Second is the question:  What am I missing if I sign up for X but not Y?  There’s an innate something in us curious beings that always wonders if we might miss a community notice for, say, Habitat for Humanity volunteers – if we’re not in that forum.  Those working on a business metrics project might lose out when, for instance, an accounting forum mentions some of the latest and greatest.

Finally, consider today’s commandment to change and reinvent ourselves – continually, inside and outside the corporation.  We won’t always be categorized as a procurement analyst.  As an MBA-LLD in the pharma world.  As a sustainability guru in animal health and welfare.  What happens, then, to the already classified mega- and mini-mes? 

Tuesday
May212013

STORMING AND FORMING, JAMMING AND SLAMMING

It started, innocuously, with an ad exec detailing his brainstorming process in 1953.

Thanks to Alex Osborn and his Applied Imagination, millions have faithfully followed his prescription for ideation.  Simply put, the greater the number of ideas generated, the more likely a winner or two will emerge.

Today, that’s so outdated.  Pundits and scholars alike poo-poo that methodology, each group creating their own version of the ‘storm. 
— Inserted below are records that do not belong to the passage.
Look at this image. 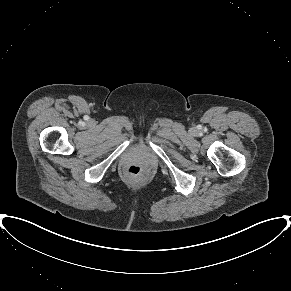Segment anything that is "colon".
Instances as JSON below:
<instances>
[{
    "mask_svg": "<svg viewBox=\"0 0 291 291\" xmlns=\"http://www.w3.org/2000/svg\"><path fill=\"white\" fill-rule=\"evenodd\" d=\"M126 173L131 176H139L142 173V168L137 165H131L126 168Z\"/></svg>",
    "mask_w": 291,
    "mask_h": 291,
    "instance_id": "obj_1",
    "label": "colon"
}]
</instances>
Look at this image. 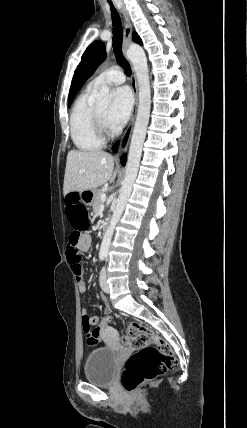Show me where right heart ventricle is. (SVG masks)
Masks as SVG:
<instances>
[{
	"mask_svg": "<svg viewBox=\"0 0 247 428\" xmlns=\"http://www.w3.org/2000/svg\"><path fill=\"white\" fill-rule=\"evenodd\" d=\"M94 88L87 87L75 101L70 115V133L74 145L82 151H94L102 147L104 139L93 123Z\"/></svg>",
	"mask_w": 247,
	"mask_h": 428,
	"instance_id": "right-heart-ventricle-1",
	"label": "right heart ventricle"
}]
</instances>
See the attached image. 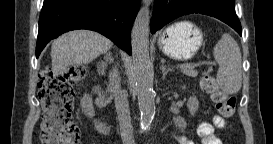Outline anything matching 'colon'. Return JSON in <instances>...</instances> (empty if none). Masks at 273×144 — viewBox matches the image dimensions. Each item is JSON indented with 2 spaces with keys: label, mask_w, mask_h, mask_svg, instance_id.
Listing matches in <instances>:
<instances>
[{
  "label": "colon",
  "mask_w": 273,
  "mask_h": 144,
  "mask_svg": "<svg viewBox=\"0 0 273 144\" xmlns=\"http://www.w3.org/2000/svg\"><path fill=\"white\" fill-rule=\"evenodd\" d=\"M85 70L72 67L60 75L44 71L39 76V98L44 113L40 139L42 144H77L80 131L73 120V85L85 77ZM202 89L211 95L218 113L225 119L233 116L236 98L227 95L217 85L215 79L205 72Z\"/></svg>",
  "instance_id": "colon-1"
}]
</instances>
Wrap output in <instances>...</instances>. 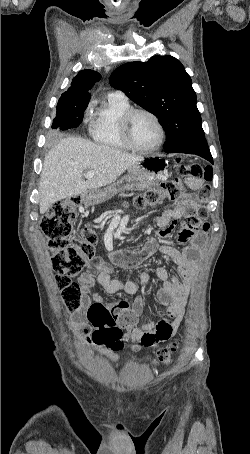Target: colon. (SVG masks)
<instances>
[{"label": "colon", "mask_w": 250, "mask_h": 454, "mask_svg": "<svg viewBox=\"0 0 250 454\" xmlns=\"http://www.w3.org/2000/svg\"><path fill=\"white\" fill-rule=\"evenodd\" d=\"M180 163V171L184 177L203 179L206 182L212 179V169L192 163ZM184 189L182 177L168 180L156 188L138 194L134 203L138 208L155 205L163 200L178 199ZM211 195V188L205 185L200 191V199L205 202ZM80 203L79 196H72L60 200L52 205L41 221V229L46 236L51 251L52 268L56 273L57 286L61 292L62 301L69 312H76L82 304V295L79 285L72 280L78 275L94 257L97 235L92 225L84 227L79 234L73 232V223L76 218V207ZM197 218L201 221V231L207 232L208 211L204 205L196 210ZM87 319L93 326L91 339L95 344L104 345L111 351H119L128 341L134 338L135 320L129 315L118 317L104 304L93 303L86 313ZM123 330L127 332L124 333ZM137 348V346H135ZM177 350V344L172 343L158 350L155 362L168 365L172 355Z\"/></svg>", "instance_id": "obj_1"}]
</instances>
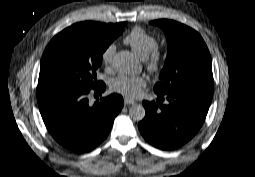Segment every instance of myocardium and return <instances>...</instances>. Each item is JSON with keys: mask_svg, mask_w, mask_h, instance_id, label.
Returning a JSON list of instances; mask_svg holds the SVG:
<instances>
[{"mask_svg": "<svg viewBox=\"0 0 255 177\" xmlns=\"http://www.w3.org/2000/svg\"><path fill=\"white\" fill-rule=\"evenodd\" d=\"M165 60V53L162 47L156 46L145 59V68L149 73L159 72Z\"/></svg>", "mask_w": 255, "mask_h": 177, "instance_id": "f54148a6", "label": "myocardium"}]
</instances>
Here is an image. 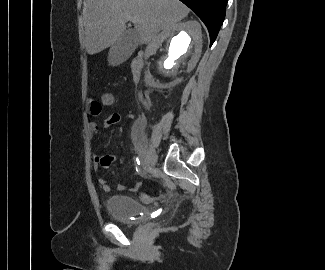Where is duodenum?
Listing matches in <instances>:
<instances>
[{"label": "duodenum", "mask_w": 325, "mask_h": 270, "mask_svg": "<svg viewBox=\"0 0 325 270\" xmlns=\"http://www.w3.org/2000/svg\"><path fill=\"white\" fill-rule=\"evenodd\" d=\"M143 67H144V60H143V56L141 53H139L132 61L131 64V70H132V74L134 77V80H137L142 71H143Z\"/></svg>", "instance_id": "1"}]
</instances>
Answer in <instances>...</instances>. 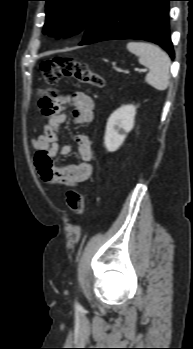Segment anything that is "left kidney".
<instances>
[{"label":"left kidney","instance_id":"1","mask_svg":"<svg viewBox=\"0 0 193 349\" xmlns=\"http://www.w3.org/2000/svg\"><path fill=\"white\" fill-rule=\"evenodd\" d=\"M135 115L134 105H123L110 115L104 136V144L109 152L116 151L123 144L126 134L134 127Z\"/></svg>","mask_w":193,"mask_h":349}]
</instances>
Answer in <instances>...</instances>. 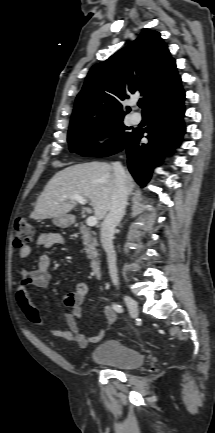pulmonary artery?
Segmentation results:
<instances>
[{"label": "pulmonary artery", "mask_w": 215, "mask_h": 433, "mask_svg": "<svg viewBox=\"0 0 215 433\" xmlns=\"http://www.w3.org/2000/svg\"><path fill=\"white\" fill-rule=\"evenodd\" d=\"M131 105L134 106L135 104L132 103ZM141 120H142V116H141L140 113H138V112H134V113L131 114V121H132L134 124H138V123H140Z\"/></svg>", "instance_id": "1"}]
</instances>
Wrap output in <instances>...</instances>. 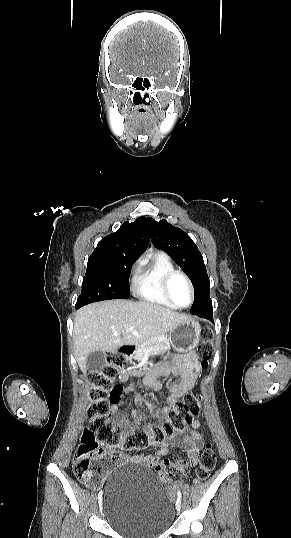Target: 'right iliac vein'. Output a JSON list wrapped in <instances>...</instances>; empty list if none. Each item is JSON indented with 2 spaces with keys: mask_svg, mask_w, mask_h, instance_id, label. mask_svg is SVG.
I'll return each mask as SVG.
<instances>
[{
  "mask_svg": "<svg viewBox=\"0 0 291 538\" xmlns=\"http://www.w3.org/2000/svg\"><path fill=\"white\" fill-rule=\"evenodd\" d=\"M101 506H102V499L99 500V507L101 509Z\"/></svg>",
  "mask_w": 291,
  "mask_h": 538,
  "instance_id": "obj_1",
  "label": "right iliac vein"
}]
</instances>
Some contend the fault lies in the admonition to “withhold all criticism until later.”  Others chime in, asserting that a constructive conflict is necessary to create healthy (or unhealthy) discussions.   What will matter most is the composition of the group, say psychologists, since great output is heavily reliant on different perspectives.  After all, they emphasize, discussions in a familiar setting with comfortable work colleagues do not lead to innovative solutions.

The extreme perspective:    Groupthink doesn’t work well.
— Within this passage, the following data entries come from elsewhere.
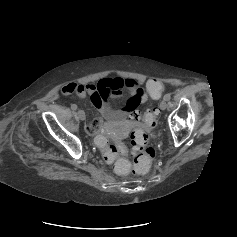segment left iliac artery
<instances>
[{"mask_svg": "<svg viewBox=\"0 0 237 237\" xmlns=\"http://www.w3.org/2000/svg\"><path fill=\"white\" fill-rule=\"evenodd\" d=\"M170 99H171V95L170 94H166L164 96V100L169 101Z\"/></svg>", "mask_w": 237, "mask_h": 237, "instance_id": "1", "label": "left iliac artery"}]
</instances>
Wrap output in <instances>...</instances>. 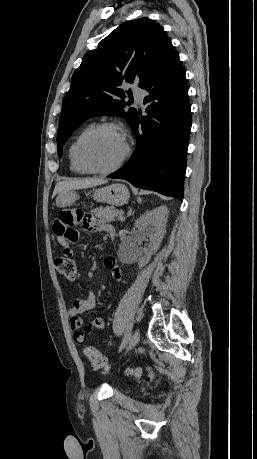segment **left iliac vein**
I'll return each mask as SVG.
<instances>
[{"label": "left iliac vein", "mask_w": 257, "mask_h": 459, "mask_svg": "<svg viewBox=\"0 0 257 459\" xmlns=\"http://www.w3.org/2000/svg\"><path fill=\"white\" fill-rule=\"evenodd\" d=\"M140 341V334L138 331H135L127 342L126 349L127 351L133 349Z\"/></svg>", "instance_id": "4c4485c4"}]
</instances>
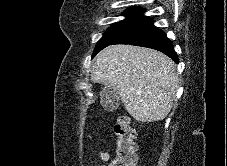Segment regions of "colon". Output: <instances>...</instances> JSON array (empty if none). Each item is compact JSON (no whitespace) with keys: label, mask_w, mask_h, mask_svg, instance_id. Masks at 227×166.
Instances as JSON below:
<instances>
[{"label":"colon","mask_w":227,"mask_h":166,"mask_svg":"<svg viewBox=\"0 0 227 166\" xmlns=\"http://www.w3.org/2000/svg\"><path fill=\"white\" fill-rule=\"evenodd\" d=\"M116 135L115 155L109 166H135V130L126 116L117 120L114 126Z\"/></svg>","instance_id":"5ec220e1"}]
</instances>
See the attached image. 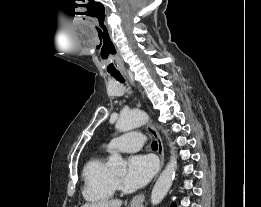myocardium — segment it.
Returning <instances> with one entry per match:
<instances>
[{"label":"myocardium","mask_w":261,"mask_h":207,"mask_svg":"<svg viewBox=\"0 0 261 207\" xmlns=\"http://www.w3.org/2000/svg\"><path fill=\"white\" fill-rule=\"evenodd\" d=\"M113 177H114V180L116 181V183H117V182H120V178L117 177L114 173H113Z\"/></svg>","instance_id":"1"}]
</instances>
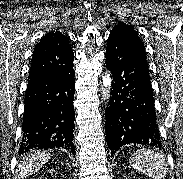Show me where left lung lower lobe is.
Segmentation results:
<instances>
[{"instance_id":"1","label":"left lung lower lobe","mask_w":183,"mask_h":179,"mask_svg":"<svg viewBox=\"0 0 183 179\" xmlns=\"http://www.w3.org/2000/svg\"><path fill=\"white\" fill-rule=\"evenodd\" d=\"M105 56L113 77L105 112L111 154L131 143L161 148L144 45L134 35L113 31Z\"/></svg>"}]
</instances>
How do we get inspired, anyway?  Many count on innovation communities, where conversation flows and participants are free to join (or not).  The pinnacle of that is jamming, a process first popularized by IBM in 2003 when figuring out its values.  Rules of the road, of course, accompany the jam: small teams, clear definitions, opt-in attendees help unearth new ideas.
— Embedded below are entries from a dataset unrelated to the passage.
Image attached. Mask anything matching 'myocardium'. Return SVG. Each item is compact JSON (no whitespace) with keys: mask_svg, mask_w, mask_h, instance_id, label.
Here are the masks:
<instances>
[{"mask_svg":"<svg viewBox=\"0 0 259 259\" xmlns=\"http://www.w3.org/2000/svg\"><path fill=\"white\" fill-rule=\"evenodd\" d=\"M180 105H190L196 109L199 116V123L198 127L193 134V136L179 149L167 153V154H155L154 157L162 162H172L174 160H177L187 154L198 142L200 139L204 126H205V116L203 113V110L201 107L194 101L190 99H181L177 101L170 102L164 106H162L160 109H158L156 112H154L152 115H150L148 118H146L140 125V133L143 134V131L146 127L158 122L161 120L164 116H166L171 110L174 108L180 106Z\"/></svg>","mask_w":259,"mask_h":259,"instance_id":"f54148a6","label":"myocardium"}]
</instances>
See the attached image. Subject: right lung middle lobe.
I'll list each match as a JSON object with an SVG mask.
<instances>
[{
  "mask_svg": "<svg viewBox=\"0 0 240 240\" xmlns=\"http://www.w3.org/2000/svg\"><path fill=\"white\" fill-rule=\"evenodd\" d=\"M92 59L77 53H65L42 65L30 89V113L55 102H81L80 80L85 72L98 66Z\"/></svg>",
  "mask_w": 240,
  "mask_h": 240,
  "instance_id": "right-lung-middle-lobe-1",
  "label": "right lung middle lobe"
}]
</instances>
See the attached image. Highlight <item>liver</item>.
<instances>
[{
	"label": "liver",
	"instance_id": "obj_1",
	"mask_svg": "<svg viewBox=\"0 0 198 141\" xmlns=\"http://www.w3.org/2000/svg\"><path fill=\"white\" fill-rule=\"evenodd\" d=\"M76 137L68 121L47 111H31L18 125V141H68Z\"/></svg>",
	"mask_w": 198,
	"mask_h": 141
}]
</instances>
In our opinion (and you just knew we had one!), more than the architecture and lists are the freedom and space to create.  We’ve held solving sessions in all formats, from traditional to online discussions.  What drives us to the right solutions, in most cases, is our focus on different industries, different experiences, and, yes, the unusual associations between the two.  Sometimes, it happens in one meeting.  Sometimes, outside that venue – in a shower, on a morning run, reading at night.  It’s not something that can be mandated within a certain period.  It just, er, happens.

As easily as peanut butter and jelly- jam.